Napoléon a immolé des milliers et des milliers de soldats sur les champs de bataille où son ambition insatiable conduisit ses armées sans cesse renouvelées. Le plus souvent il ne donnait aux vaillants guerriers qu’il entraînait à sa suite, pour prix d’une bravoure héroïque et d’une constance à toute épreuve, que privations et souffrances. Et cependant, ses soldats l’aimaient. C’est qu’il trouvait, dans les moments les plus critiques, de ces mots qui électrisent les masses et arrêtent le mécontentement prêt à éclater. Plusieurs de ses proclamations sont de véritables chefs-d’œuvre.
Mais, je suis en train d’imiter les vieux soldats de l’empire : je cause, je cause, et je fais une introduction qui menace de prendre les proportions d’un livre.
Je disais donc que grand-père m’appela auprès de lui quelques jours avant sa mort. Il m’avait nommé son exécuteur testamentaire, et, pour me payer de mes peines, il me remit son carnet de voyage et ses papiers.
Vous le voyez, aimables lectrices et chers lecteurs, si je n’ai pas fait partie de la grande armée, si je n’ai pas été en Russie, je puis au moins dire que je possède des notes écrites à Moscou même par un témoin oculaire.
Et ces notes ne sont pas sans valeur.
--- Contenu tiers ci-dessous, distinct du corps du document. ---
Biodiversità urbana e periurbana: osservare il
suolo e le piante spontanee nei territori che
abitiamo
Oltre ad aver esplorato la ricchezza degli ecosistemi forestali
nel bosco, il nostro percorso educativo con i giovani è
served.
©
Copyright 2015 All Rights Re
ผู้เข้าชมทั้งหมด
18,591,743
Plus d’un brillant équipage s’est arrêté devant la porte du soldat-laboureur ; plus d’un grand écrivain a écouté pendant des heures et des heures les récits du vieux guerrier, et j’ai trouvé parmi ses papiers plus d’une lettre que je n’échangerais pas contre un billet de banque. Je ne citerai que deux noms illustres : Thiers, l’auteur de l’Histoire du Consulat et de l’Empire et le vaillant Lamoricière ont profité de l’hospitalité humble mais cordiale que grand-père offrait à tous ceux qui venaient lui parler du passé.
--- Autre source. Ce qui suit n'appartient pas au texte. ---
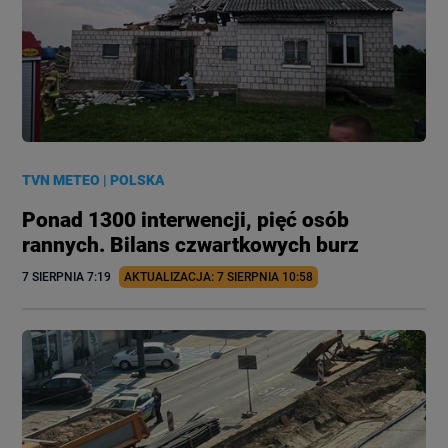
TVN METEO
|
POLSKA
Ponad 1300 interwencji, pięć osób
rannych. Bilans czwartkowych burz
7 SIERPNIA
 7:19
AKTUALIZACJA: 
7 SIERPNIA
 10:58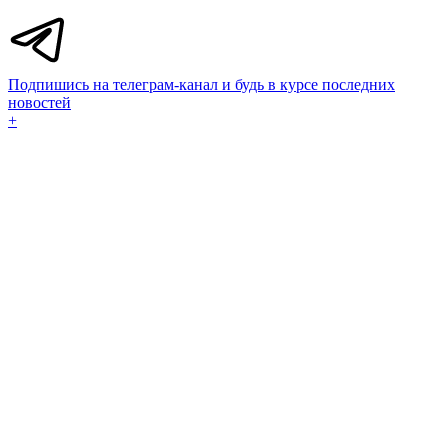
Подпишись на телеграм-канал и будь в курсе последних
новостей
+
Chers Lecteurs et Lectrices, j’écris pour vous amuser et non pour vous instruire, ou plutôt, je vais laisser la parole au grand-père, qui n’aimait pas les expressions savantes. Pour compléter son récit, je profiterai de mes entretiens avec les vaillants compagnons d’armes de Napoléon, qui ont bien voulu me prendre pour confident. Je puiserai aussi, pour les détails purement historiques, du chapitre suivant surtout, dans les œuvres du Comte de Ségur, d’Alfred Assolant, de Capefigue et d’autres écrivains. Je ne cherche pas à me faire un nom, je n’ai nullement la prétention de passer pour un savant. Si vous rencontrez dans mon récit quelques pages bien écrites, je vous autorise à dire qu’elles ne sont pas de moi. Tout ce que je vous demande, c’est de tenir compte de ma bonne volonté.
Et maintenant, en route pour le pays des Cosaques !… Ceux et celles qui ont peur des engelures, sont priés de ne pas nous accompagner.